Dallas: Season 4, Episodes 1 – 8
Posted by therebelprince on August 4, 2009
This time around on Dallas, the “Who Shot…?” aftermath, and where do we go from here?
After an early season finale, a lengthy much-hyped summer, and a writers strike delaying the season premiere, Dallas finally returned in late 1980 with “No More Mister Nice Guy”, the episode to resolve the fate of J.R. Ewing after his near-fatal shooting, and to cement Dallas‘ longevity in the eyes of the world. Over four long episodes, the suspects – among them Marilee Stone (Fern Fitzgerald), Alan Beam and Sue Ellen Ewing – attempt to prove their innocence and find different ways out. (It’s the last we’ll see of Alan, who becomes the first of the many one-season characters the show would often resort to; in this case, he skips town voluntarily).
The most fascinating suspect, obviously, is Sue Ellen whose motive combines with her drunken blackout on the night of the shooting. Kristin (Mary Crosby, above) doesn’t help, convincing Sue Ellen that she did indeed shoot her husband, but they’ll cover it up. Linda Gray brings her trademark talent as she becomes the focus during JR’s recovery saga. Ultimately, though, it is revealed that Kristin shot JR, but she has her own trump card: she’s pregnant, apparently with JR’s baby, so he lets her skip town. “Who Done It?” in which Kristin is revealed, broke all sorts of records taking 300 million viewers worldwide, and incidentally bringing Donna Culver (Susan Howard) back to the series full time as a genuine love interest for Ray. It remains one of the most watched episodes of television of all time, and assured the series a long and happy life in syndication; not to mention pop culture.
Was it much of a surprise that Kristin, the only certified evil character and not a main cast member, was the shooter? Not entirely, I daresay. She was certainly the favourite in betting pools, and the series wasn’t about to let go of Bobby, Pamela or Sue Ellen at this point. But it’s a darn good time watching the characters slowly sink into paranoia and doubt. Truly a pop culture moment for the books.
Delightfully, JR spends most of his time trying to prevent Bobby from being a success as acting President of Ewing Oil. These were the last episodes shot before Jim Davis was diagnosed with a blood cancer, and – although it has been remarked often – there is truly a noticeable shift once Jock is gone. His stern presence, and his unique ability to quell JR’s actions, was sorely missed, even if it allowed the next generation to “grow up” and become the characters they needed to be.

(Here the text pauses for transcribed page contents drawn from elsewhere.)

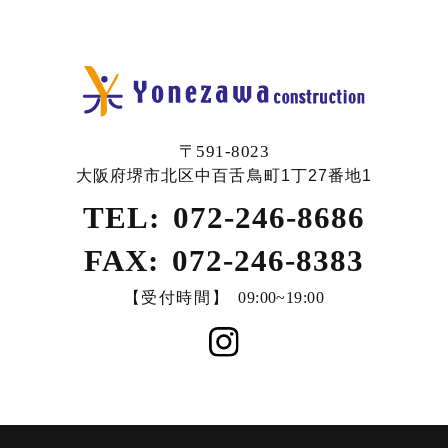
〒591-8023
大阪府堺市北区中百舌鳥町1丁27番地1
TEL:
072-246-8686
FAX:
072-246-8383
【受付時間】
09:00~19:00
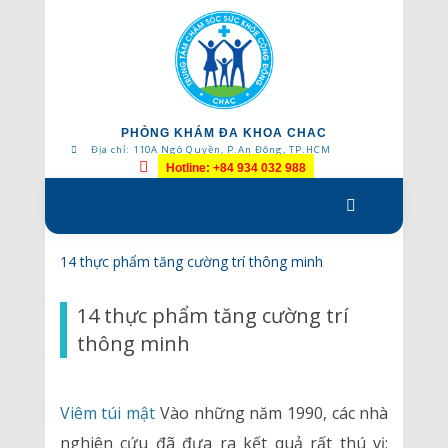
PHÒNG KHÁM ĐA KHOA CHAC
Địa chỉ: 110A Ngô Quyền, P.An Đông, TP.HCM
Hotline: +84 934 032 988
Skip
to
content
14 thực phẩm tăng cường trí thông minh
14 thực phẩm tăng cường trí
thông minh
Viêm túi mật
Vào những năm 1990, các nhà
nghiên cứu đã đưa ra kết quả rất thú vị:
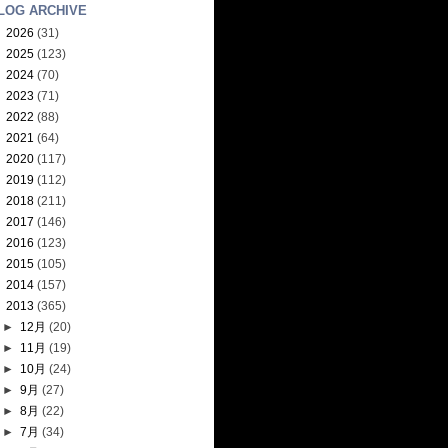
LOG ARCHIVE
►
2026
(31)
►
2025
(123)
►
2024
(70)
►
2023
(71)
►
2022
(88)
►
2021
(64)
►
2020
(117)
►
2019
(112)
►
2018
(211)
►
2017
(146)
►
2016
(123)
►
2015
(105)
►
2014
(157)
▼
2013
(365)
►
12月
(20)
►
11月
(19)
►
10月
(24)
►
9月
(27)
►
8月
(22)
►
7月
(34)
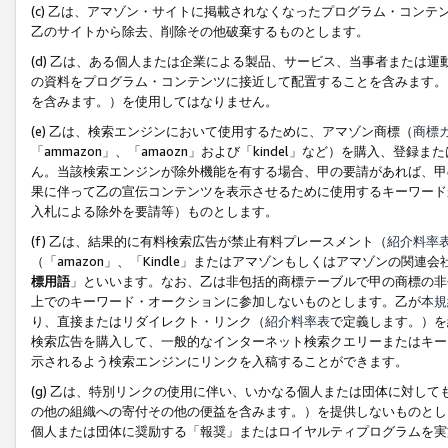
(c) 乙は、アマゾン・サイトに掲載されなくなったプログラム・コン
乙のサイトから除去、削除その他破棄するものとします。
(d) 乙は、ある個人または企業による製品、サービス、当事者または
の資料をプログラム・コンテンツに接近して配置することを含みます。
を含みます。）を使用してはなりません。
(e) 乙は、検索エンジンにおいて使用するために、アマゾン商標（
商標
「ammazon」、「amaozn」および「kindel」など）を購入
ん。当該検索エンジンが除外機能を有する場合、甲の要請があれば、甲
果に伴って乙の宣伝コンテンツを表示させるために使用するキーワード
入札による除外を要請等）ものとします。
(f) 乙は、結果的に有料検索広告が禁止有料プレースメント（
紹介料率
（「amazon」、「Kindle」またはアマゾンもしくはアマゾンの
標用語
」といいます。なお、乙は非包括的商標テーブルで甲の商標の非
上でのキーワード・オークションに参加しないものとします。乙が
本規
り、直接またはリダイレクト・リンク（
紹介料率表
で定義します。）を
検索広告を購入して、一般的なインターネット検索クエリーまたはキー
示されるよう検索エンジンにリンクを入稿することができます。
(g) 乙は、特別リンクの使用に伴い、いかなる個人または団体に対し
の他の組織への寄付その他の便益を含みます。）を提供しないものとし
個人または団体に奨励する「報奨」またはロイヤルティプログラムを実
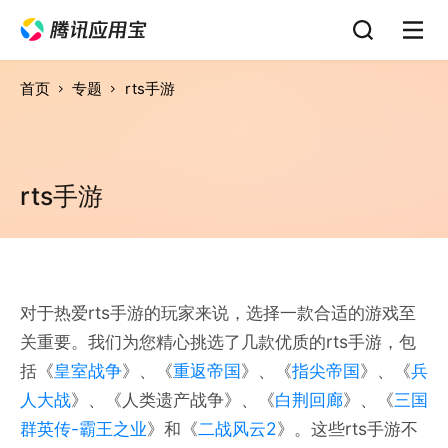
首页
专题
rts手游
rts手游
对于热爱rts手游的玩家来说，选择一款合适的游戏至
关重要。我们为您精心挑选了几款优质的rts手游，包
括《
皇室战争
》、《
重返帝国
》、《
指尖帝国
》、《
兵
人大战
》、《人类遗产战争》、《
白荆回廊
》、《
三国
群英传-霸王之业
》和《
二战风云2
》。这些rts手游不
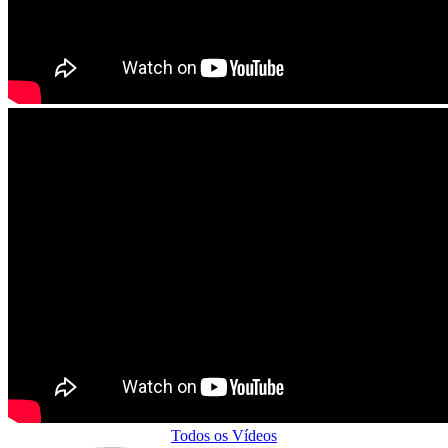
Todos os Vídeos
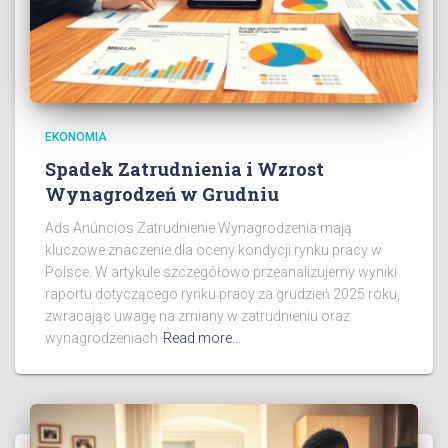
EKONOMIA
Spadek Zatrudnienia i Wzrost
Wynagrodzeń w Grudniu
Ads Anúncios Zatrudnienie Wynagrodzenia mają
kluczowe znaczenie dla oceny kondycji rynku pracy w
Polsce. W artykule szczegółowo przeanalizujemy wyniki
raportu dotyczącego rynku pracy za grudzień 2025 roku,
zwracając uwagę na zmiany w zatrudnieniu oraz
wynagrodzeniach
Read more…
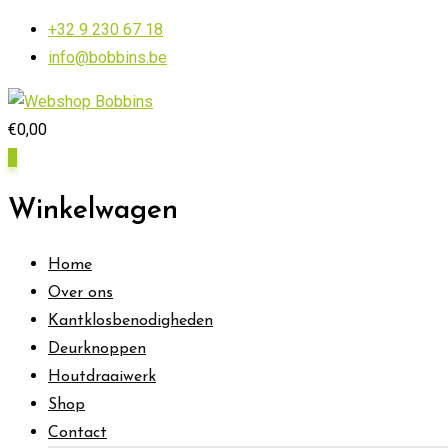
Skip
+32 9 230 67 18
to
info@bobbins.be
content
€
0,00
0
Winkelwagen
Home
Over ons
Kantklosbenodigheden
Deurknoppen
Houtdraaiwerk
Shop
Contact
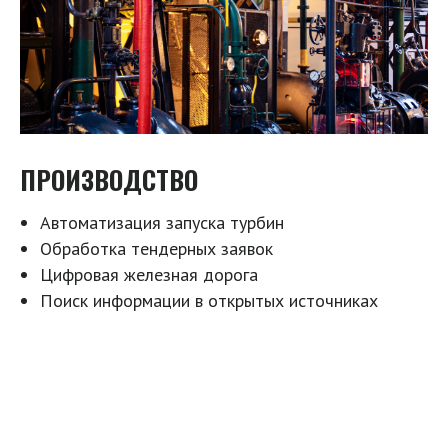
ПРОИЗВОДСТВО
Автоматизация запуска турбин
Обработка тендерных заявок
Цифровая железная дорога
Поиск информации в открытых источниках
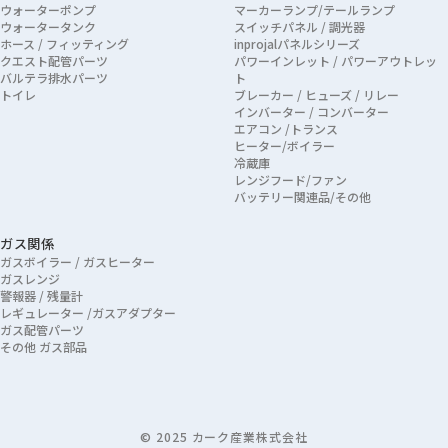
ウォーターポンプ
マーカーランプ/テールランプ
ウォータータンク
スイッチパネル / 調光器
ホース / フィッティング
inprojalパネルシリーズ
クエスト配管パーツ
パワーインレット / パワーアウトレッ
バルテラ排水パーツ
ト
トイレ
ブレーカー / ヒューズ / リレー
インバーター / コンバーター
エアコン /トランス
ヒーター/ボイラー
冷蔵庫
レンジフード/ファン
バッテリー関連品/その他
ガス関係
ガスボイラー / ガスヒーター
ガスレンジ
警報器 / 残量計
レギュレーター /ガスアダプター
ガス配管パーツ
その他 ガス部品
© 2025 カーク産業株式会社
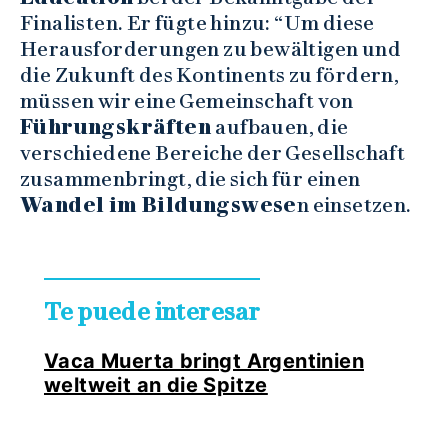
Finalisten. Er fügte hinzu: “Um diese
Herausforderungen zu bewältigen und
die Zukunft des Kontinents zu fördern,
müssen wir eine Gemeinschaft von
Führungskräften
aufbauen, die
verschiedene Bereiche der Gesellschaft
zusammenbringt, die sich für einen
Wandel im Bildungswese
n einsetzen.
Te puede interesar
Vaca Muerta bringt Argentinien
weltweit an die Spitze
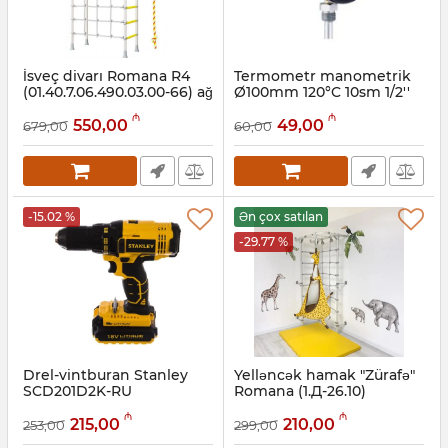
İsveç divarı Romana R4
Termometr manometrik
(01.40.7.06.490.03.00-66) ağ
Ø100mm 120°C 10sm 1/2''
provans
CL2,0 Bimetal Pakkens
₼
₼
1004010205
550,00
49,00
679,00
60,00
Artikul:
001002046
Artikul:
006001034
-15.02 %
Ən çox satılan
-29.77 %
Drel-vintburan Stanley
Yelləncək hamak "Zürafə"
SCD201D2K-RU
Romana (1.Д-26.10)
standart
Artikul:
017002394
₼
₼
215,00
210,00
253,00
299,00
Artikul:
001002072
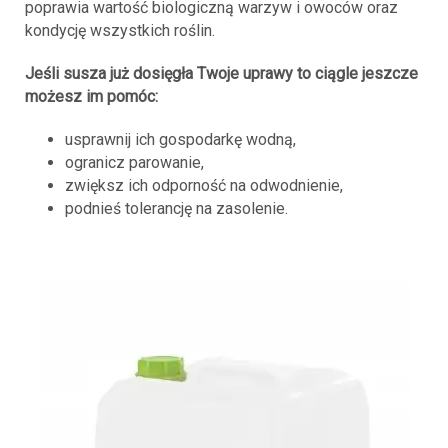
poprawia wartość biologiczną warzyw i owoców oraz
kondycję wszystkich roślin.
Jeśli susza już dosięgła Twoje uprawy to ciągle jeszcze
możesz im pomóc:
usprawnij ich gospodarkę wodną,
ogranicz parowanie,
zwiększ ich odporność na odwodnienie,
podnieś tolerancję na zasolenie.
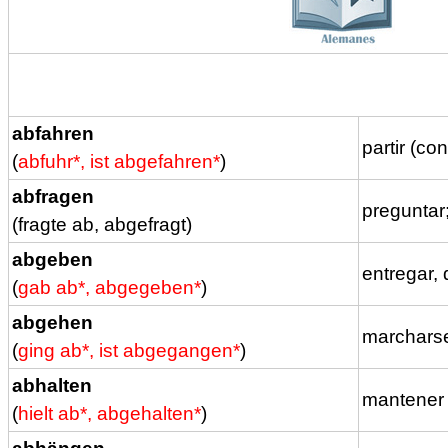
abfahren
partir (co
(
abfuhr*, ist abgefahren*
)
abfragen
preguntar;
(fragte ab, abgefragt)
abgeben
entregar, 
(
gab ab*, abgegeben*
)
abgehen
marcharse;
(
ging ab*, ist abgegangen*
)
abhalten
mantener a
(
hielt ab*, abgehalten*
)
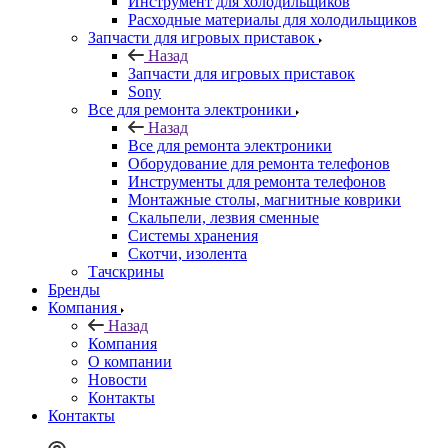
Оборудование для ремонта телефонов
Инструменты для ремонта телефонов
Монтажные столы, магнитные коврики
Скальпели, лезвия сменные
Системы хранения
Скотчи, изолента
Тачскрины
Бренды
Компания
Назад
Компания
О компании
Новости
Контакты
Контакты
Личный кабинет
Корзина
0
Избранные товары
0
Сравнение товаров
0
+7 495 135-39-43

Lucy meets med student Mitch (Leigh McCloskey), and they’re quickly in a relationship. Sadly, given that McCloskey is both handsome and talented, the storyline’s initial facets – she’s rich and lazy, he’s poor but determined – are pretty much where these two will be stuck for the next two years. But more on that to come.
Pam returns to work, even as she dislikes Bobby’s devotion to the company, and tries to put off her lust for a child. It’s a storyline that will grow tired over the years, but it does ring true given how idealistic the Bobby of season 1 was.
And after three seasons of feeling underappreciated, Steve Kanaly was finally given a reason to stay on the show. Aside from his blossoming romance with Donna, he also discovers courtesy of his dying, deadbeat dad Amos (William Windom), that his father is none other than Jock Ewing. It’s a storyline that had been brewing in the writers’ minds for a couple of seasons, and finally comes to fruition here. It’ll lead to some great moments between Ray and the family, and will thankfully be handled well throughout the series run.
Meanwhile, Cliff Barnes is slowly (ever so slowly) tied into the main plot, as his stake in Ewing field 23 is put in jeopardy after an extortion attempt, over which the brothers Ewing come to blows.
This season feels a lot more soap opera than those which came before, but it’s also very solidly written and really no surprise that audiences tuned in in droves this season. On the other hand, wouldn’t it have been interesting if the “Who Shot JR?” resolution had a “Who Shot Dale Cooper?” effect, and people simply tuned out? I doubt Dallas would remain a household word had it ended after four seasons…
* It’s nice to see Gary Ewing again, crossing over for the first of many times from “Knot’s Landing”.
* I take Mary Crosby’s remarks that she happily left the series with a grain of salt. I mean, undoubtedly Kristin didn’t have the same staying power as some other Dallas villainesses – think Katherine Wentworth – but I can’t imagine anyone would be overjoyed to leave the number 1 series on TV just as it hit the peak?
* “Falcon Crest” premiered this year, the first of several Dallas imitators who would mostly enjoy long runs alongside the mothershow.
* We meet Punk Anderson, Jock’s close friend played by the wonderful Morgan Woodward; and young Tyler Banks steps into the role of baby John Ross Ewing.